Gary Cohn is facing the most difficult investment dilemma of his career. The former Goldman Sachs president helped steer the bank to safety during the financial crisis. Now he’s under pressure to abandon President Donald Trump, whom he serves as chief economic advisor. Remaining could hurt his reputation, but he’s been a moderating influence on trade and he’s also a point man on tax reform. Losing his Wall Street savvy would further damage the White House — and the country.
Cohn built his career at the fast-paced trading desks of Goldman, where risk is often calculated in seconds. As No. 2 during the economic meltdown, he helped lead the bank in preparing for the mortgage market’s decline as competitors were bulking up on those assets. Goldman still needed a $5 billion infusion from Warren Buffett’s Berkshire Hathaway but it survived in better shape than its competitors, some of whom disappeared.
His Wall Street reputation made him an attractive candidate for Trump, despite his Democratic Party affiliation. Centrists welcomed Cohn as director of the National Economic Council as a moderating force. He’s been a strong counter to Chief Strategist Steve Bannon, who in an interview with American Prospect talked of fighting with Cohn and an “economic war” with China. Cohn helped to indefinitely delay steel tariffs that could spark a trade battle with Beijing. He is also a point man on Trump’s push for tax reform, where his deal-making skills will come in handy with Congress. But he wasn’t able to persuade Trump to stay in the Paris climate agreement.

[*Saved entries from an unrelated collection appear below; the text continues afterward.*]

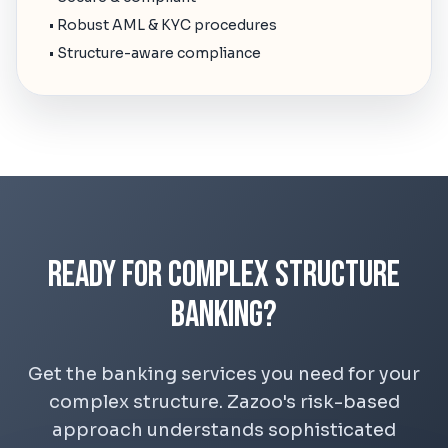
• Robust AML & KYC procedures
• Structure-aware compliance
Ready for Complex Structure
Banking?
Get the banking services you need for your
complex structure. Zazoo's risk-based
approach understands sophisticated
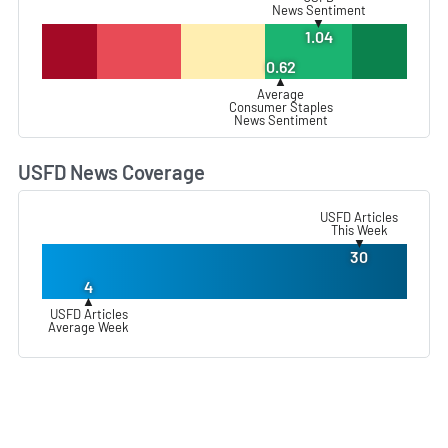
News Sentiment
▼
1.04
0.62
▲
Average
Consumer Staples
News Sentiment
USFD News Coverage
L
USFD Articles
This Week
▼
30
4
▲
USFD Articles
Average Week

Cohn is now under pressure to quit after the president on Tuesday doubled down on blaming both sides in a white-supremacist rally in Virginia that turned violent. Cohn, who is Jewish, was offended by Trump’s remarks, people familiar with the matter told Breakingviews. Several former colleagues have urged him to resign before his reputation takes an unrecoverable hit. Many of his former clients abandoned the president’s CEO advisory councils earlier this week because of Trump’s remarks.
Investing further time with the Trump administration, or cutting bait now, is arguably the toughest binary call Cohn will ever make. It will affect not only his future and a possible chairmanship of the Federal Reserve but the direction of the country, as well. He’s made his name deftly assessing risks but the stakes have never been higher.